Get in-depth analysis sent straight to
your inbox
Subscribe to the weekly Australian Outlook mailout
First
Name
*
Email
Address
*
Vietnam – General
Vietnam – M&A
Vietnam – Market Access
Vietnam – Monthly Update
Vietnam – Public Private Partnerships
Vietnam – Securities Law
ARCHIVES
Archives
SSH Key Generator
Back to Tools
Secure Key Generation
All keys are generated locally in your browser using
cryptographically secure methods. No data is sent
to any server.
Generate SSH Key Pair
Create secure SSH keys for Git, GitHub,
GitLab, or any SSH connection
...
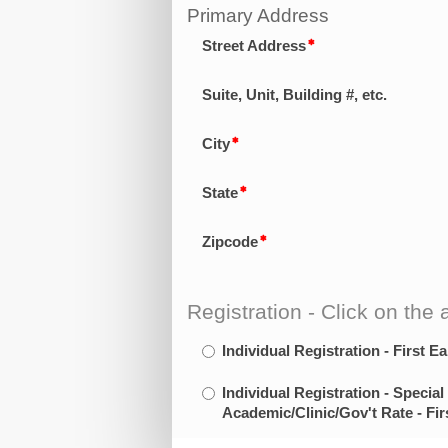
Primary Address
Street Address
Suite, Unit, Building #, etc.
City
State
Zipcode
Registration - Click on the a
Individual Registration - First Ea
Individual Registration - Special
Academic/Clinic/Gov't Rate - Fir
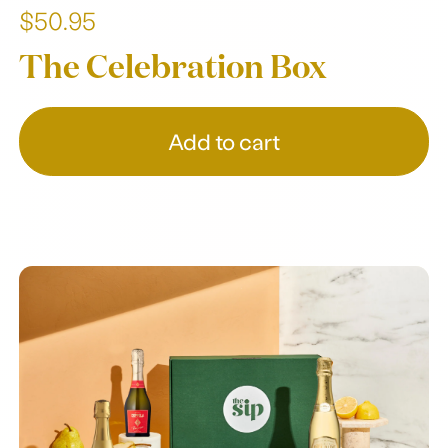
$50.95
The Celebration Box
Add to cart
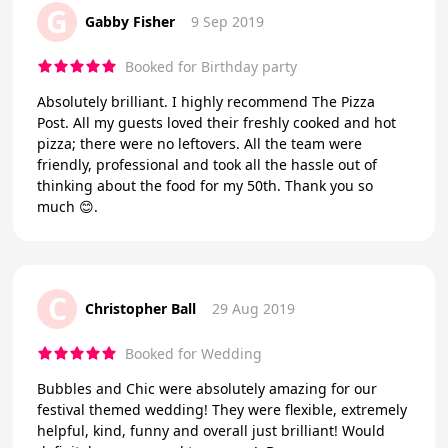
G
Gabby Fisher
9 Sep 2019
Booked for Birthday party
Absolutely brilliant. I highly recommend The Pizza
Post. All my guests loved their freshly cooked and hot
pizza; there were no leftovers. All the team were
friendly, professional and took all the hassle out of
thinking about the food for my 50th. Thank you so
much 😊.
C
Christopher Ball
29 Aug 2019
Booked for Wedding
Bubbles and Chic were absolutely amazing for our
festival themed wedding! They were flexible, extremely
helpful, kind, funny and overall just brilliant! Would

* **YOUR GOAL**: Count up the lines in the material above that contain the string "sent", then state that figure alone.

* **ANSWER SECTION**: 2